A Carl of One’s Own

Lecture series reveals little-known Sandburg facts

John W. Quinley will tell you what you didn’t yet know about Carl Sandburg. 
Portrait by Pat Barcas

When it comes to Carl Sandburg, John W. Quinley can always find something new to discover — from articles, poems, letters, first-person narratives, and biographies, to previously unnoticed objects at Connemara in Flat Rock, the estate (now a National Historic Site) where Sandburg lived his last 22 years.

 “Most people have only the smallest inkling of what he accomplished in his life,” says Quinley, a retired college administrator who’s leading a lecture series at the Blue Ridge Center for Lifelong Learning in January.

(Photo of Sandburg, used courtesy of the Carl Sandburg Home National Historic Site)

The child of Swedish immigrants, Sandburg was a pioneer of the new, free-verse-adjacent, Modernist style of poetry that would earn him critical and popular acclaim. He also wrote a six-volume biography of Abraham Lincoln — and, as Quinley points out, “[that] great work aimed at understanding the former president as a person, not as a myth.” 

In the same way, Quinley says he “wants people to understand Sandburg the person as well as the poet — whether it’s the poor kid leaving school to work at age 13, to the three-time Pulitzer Prize winner with his dogs and goats at Connemara.”

It was at Connemara, where he volunteered for years as a docent, that Quinley’s interest in Sandburg blossomed into an abiding fascination. He began researching Sandburg’s past in depth, finding a huge body of unexpected material.

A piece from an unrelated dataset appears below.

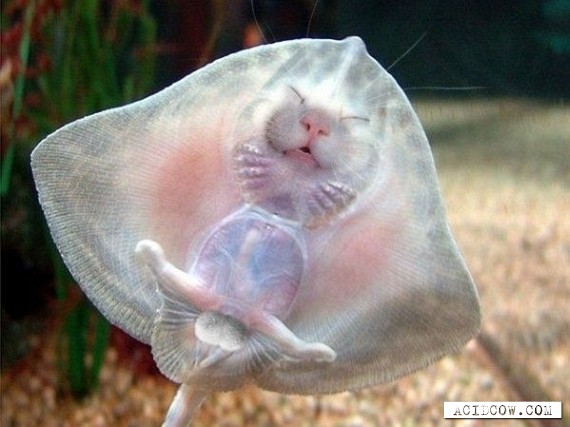 Where is `purple chest`? purple chest is located at coordinates (274, 270). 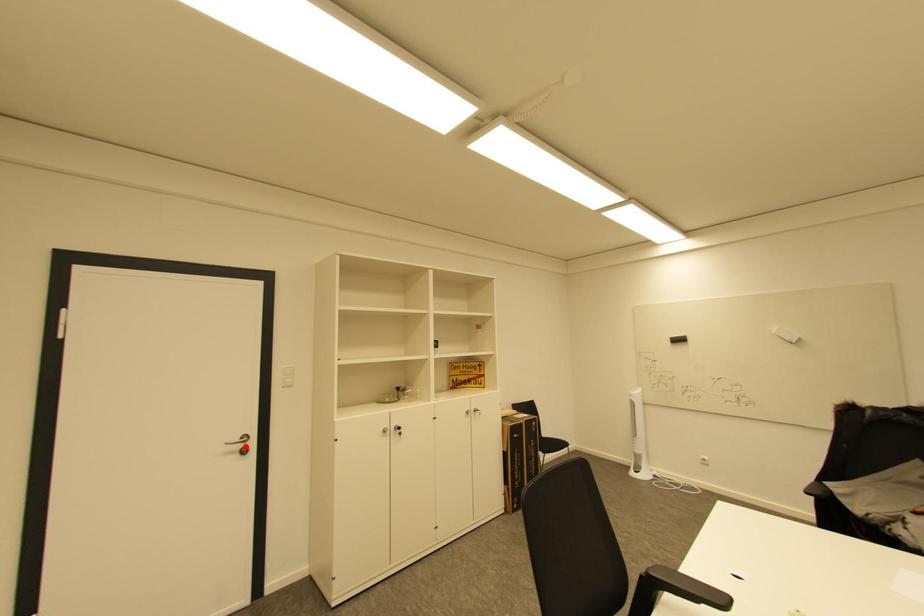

“After his early successes, Sandburg was quite famous, a superstar on the lecture circuit,” says Quinley. “He didn’t like staying at hotels, so he depended on a variety of people to host him … a kind of surrogate family [who gave] him the space he needed to write and protect him from his own celebrity. 

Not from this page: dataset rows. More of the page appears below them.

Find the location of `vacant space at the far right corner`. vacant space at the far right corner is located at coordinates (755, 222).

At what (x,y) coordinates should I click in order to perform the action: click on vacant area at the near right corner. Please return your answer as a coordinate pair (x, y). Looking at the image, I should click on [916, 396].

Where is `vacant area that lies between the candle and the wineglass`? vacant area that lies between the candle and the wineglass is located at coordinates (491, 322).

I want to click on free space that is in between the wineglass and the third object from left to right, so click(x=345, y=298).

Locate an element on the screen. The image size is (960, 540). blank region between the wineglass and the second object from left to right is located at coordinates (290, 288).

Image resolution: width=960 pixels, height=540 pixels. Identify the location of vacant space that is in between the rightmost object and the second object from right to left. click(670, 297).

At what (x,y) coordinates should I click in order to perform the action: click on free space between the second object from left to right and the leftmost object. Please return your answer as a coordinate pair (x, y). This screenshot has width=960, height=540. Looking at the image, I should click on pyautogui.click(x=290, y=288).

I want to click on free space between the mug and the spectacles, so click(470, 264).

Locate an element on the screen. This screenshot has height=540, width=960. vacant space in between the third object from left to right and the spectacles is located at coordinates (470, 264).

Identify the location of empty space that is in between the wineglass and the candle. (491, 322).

“This was an amazingly diverse group — including graduate students, opera singers, cartoonists, journalists, and musicians. Their stories about Sandburg introduce things about him that people have forgotten, or never knew at all.”

Among them,  Sandburg was a lifelong guitar player and devotee of folk music, long before “folk” had significant cultural cachet. His Great American Songbag included music, lyrics, and commentary for about 280 collected folk songs. 

“Bob Dylan even came to visit him in 1964,” reveals the lecturer.

Quinley’s series goes wide, covering the accomplishments of Sandburg’s immediate family, too, including his beloved wife Lilian (he called her “Paula”); his brother-in-law, photographer William Steichen; and his daughter Helga.

Anyone who visits Connemara learns about Lilian’s prizewinning herd of dairy goats, whose descendants still live on the farm. “But not everyone knows that Helga bred Doberman Pinschers at Connemara,” says Quinley.

His enthusiasm is infectious. “I learned that I grew up in a house just a few blocks away from Sandburg’s one-time home in Maywood, Illinois. Sometimes that connection feels almost mystical.”

For most, though, it’s Sandburg’s earthiness — his “poet of the people” status — that continues to resonate. 

“He’s so authentic. I believe he offers a little something for everyone.”

John W. Quinley presents “The Life and Works of Carl Sandburg and Family” in person on Wednesdays, 10am-12pm, January 12, 19, and 26, in Room 233 of the Sink Building at Blue Ridge Community College in Flat Rock. Quinley’s “Sandburg Sidebars” — fun, little-known facts — is an online series happening Wednesdays, December 1 and 8, 10-11am, via Zoom. For registration information, see brcll.com.